Een Amsterdamse wethouder vertelt
DOCK opereert sinds juli 2003 met het jongerenwerk in het Amsterdamse stadsdeel Geuzenveld-Slotermeer.
Anton Ederveen (CDA) is portefeuillehouder Welzijn, Onderwijs en Sport en verantwoordelijk voor het jongerenbeleid. ‘Al sinds de jaren negentig is er een integraal jeugdbeleid waarin de verschillende schakels, zoals gezin, school en vrije tijd beschreven staan. Tijdens de vrije tijd is jeugd- en jongerenwerk heel belangrijk. In die periode zijn de kinderen buiten het zicht van hun ouders op straat en verliezen vaak het directe toezicht van thuis. Jongerenwerkers kunnen tijdens die vrije tijd meer structuur aan brengen en activiteiten aan bieden zodat ze zich niet vervelen.
In het stadsdeel hebben we al heel lang jongerenprojecten. Dit wilden we professionaliseren. We hebben vastgesteld wat we wilden en wat het mocht kosten. DOCK werd uitgekozen als beste aanbieder.’
Het pilotjaar loopt van half juli 2003 tot half juli 2004. ‘Ik heb nog geen verslag gezien dus ik kan daar nog niets over zeggen. Wel weet ik wat ik op straat zie. Daar kom ik een ontzettend enthousiast team tegen dat er in slaagt veel jeugdigen te bereiken en echt de jongeren opzoekt. De jongerenwerkers staan open voor nieuwe initiatieven.
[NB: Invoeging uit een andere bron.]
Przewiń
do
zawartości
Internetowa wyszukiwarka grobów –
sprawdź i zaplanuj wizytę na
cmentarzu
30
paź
Wij hadden bijvoorbeeld het idee van een mobiel centrum dat ook elders in de wijk kon worden ingezet. Eerst werd er sceptisch op gereageerd vanuit het jongerenwerk: ‘wat hebben ze nu weer bedacht?’ Maar als professioneel opdrachtnemer werd er al meteen meegedacht en mee gewerkt. Ze zijn nu heel enthousiast over de tot mobiel tienercentrum verbouwde stadsbus.’
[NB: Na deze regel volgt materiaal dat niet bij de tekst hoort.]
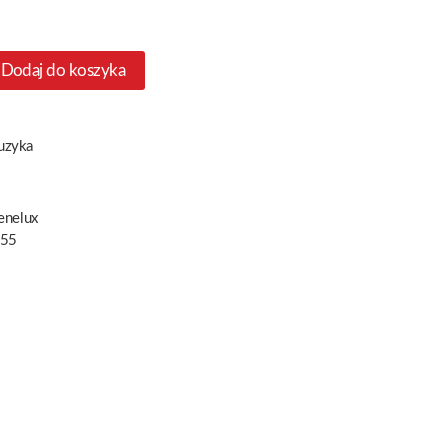
Dodaj do koszyka
uzyka
enelux
55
Ederveen vindt het heel belangrijk om met een positieve insteek de jongeren te benaderen. ‘Wat betreft criminele jongeren ben ik heel duidelijk. Daarvoor is de politie en justitie. Ik investeer liever in jongeren die niet of een keertje de fout ingaan, want voorkomen is beter dan genezen. Natuurlijk is er wel eens een rottigheid, maar met het overgrote deel van de jongeren gaat het prima. Ze doen het goed op school, zelfs beter dan vroeger. De focus gaat vaak naar een kleine probleemgroep, want daar heb je last van. Je moet niet blijven steken bij deze groep, want dan vergeet je dat het grootste deel van de jongeren het wel goed doet. Voor hen zijn er allerlei activiteiten. Het busproject waarbij jongeren spel- en sportmateriaal kunnen lenen vind ik prima. Door het systeem van de strippenkaart leren ze allerlei zaken. Je combineert daardoor het nuttige met het aangename, dat is een fantastisch mooi concept. Zo’n educatief beloningssysteem kennen we ook bij het Buurtsportwerk in het stadsdeel. Dit werkt goed.’